The end of the year brings a flood of lists purporting to sum up the the year we’re leaving or to make bold predictions about the year to come. Far too many of them predict exponential growth of something. I understand that, to most people, “exponential growth” is really just an expressionÂ which loosely translates to “really freaking fast”, but come on. It’s math.

Being cavalier with math never pays off in the long run.

So, I have produced a handy guide to growth rate taxonomy.

**Linear Growth**

Linear growth occurs at a **constant interval**. If it went up by one over the last period, it will go up by one over the next period. If it went up by 1,000,000 last time, it’ll go up by 1,000,000 next time. The size of the steps is constant.

Here, the blue line grows at a rate of +1, the red line at a rate of +5. Both are linear.

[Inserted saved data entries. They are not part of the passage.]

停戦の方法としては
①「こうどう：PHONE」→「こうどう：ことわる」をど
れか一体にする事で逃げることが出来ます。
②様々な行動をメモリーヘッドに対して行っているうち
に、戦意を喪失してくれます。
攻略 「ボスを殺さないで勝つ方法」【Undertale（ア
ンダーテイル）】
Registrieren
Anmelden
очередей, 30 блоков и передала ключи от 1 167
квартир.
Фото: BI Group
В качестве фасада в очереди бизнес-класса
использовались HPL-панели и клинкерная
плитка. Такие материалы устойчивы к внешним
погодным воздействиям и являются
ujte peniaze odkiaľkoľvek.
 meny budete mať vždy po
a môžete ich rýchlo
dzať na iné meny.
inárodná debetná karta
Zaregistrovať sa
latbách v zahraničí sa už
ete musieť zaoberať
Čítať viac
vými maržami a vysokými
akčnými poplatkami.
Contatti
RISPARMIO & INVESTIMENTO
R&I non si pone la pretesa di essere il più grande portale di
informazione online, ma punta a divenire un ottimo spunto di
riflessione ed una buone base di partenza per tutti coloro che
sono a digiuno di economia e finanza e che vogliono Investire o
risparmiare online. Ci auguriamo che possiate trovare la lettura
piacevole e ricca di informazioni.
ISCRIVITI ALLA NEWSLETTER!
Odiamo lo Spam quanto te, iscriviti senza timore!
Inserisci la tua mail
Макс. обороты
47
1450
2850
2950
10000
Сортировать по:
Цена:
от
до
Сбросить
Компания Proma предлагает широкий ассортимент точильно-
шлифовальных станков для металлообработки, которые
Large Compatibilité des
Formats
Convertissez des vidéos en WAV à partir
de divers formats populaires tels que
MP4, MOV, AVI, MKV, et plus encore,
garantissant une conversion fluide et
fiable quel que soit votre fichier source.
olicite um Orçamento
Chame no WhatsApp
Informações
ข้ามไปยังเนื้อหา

They will each always increase by +1 and +5 per step.

**Geometric Growth**

In geometric growth, size of the steps **increases by a constant multiple**. So in linear growth, the same number was added with each step. In geometric growth, the same number is multiplied with each step.

Here, the blue line is our linear +5. The red line is *2 (doubling with every step).

**Exponential Growth**

In exponential growth, the steps increase by a constant exponent. So the rate of growth increases with each step. In geometric growth, we multiplied by 2. In exponential growth, we raise to a power of 2 (or whatever), so we multiply by an ever increasing amount.

Here, the blue line is geometric growth of *10, the red line is exponential growth of *2. You might notice that the scale on this one only goes out five steps, instead of the ten the other graphs covered. That’s because exponential growth increases so quickly in the “out years” that everything else looked flat.

Like this.

Say what you want. I’m all for colorful language. I’ll grind my teeth and smile when I hear it.

But you’re not talking about exponential growth.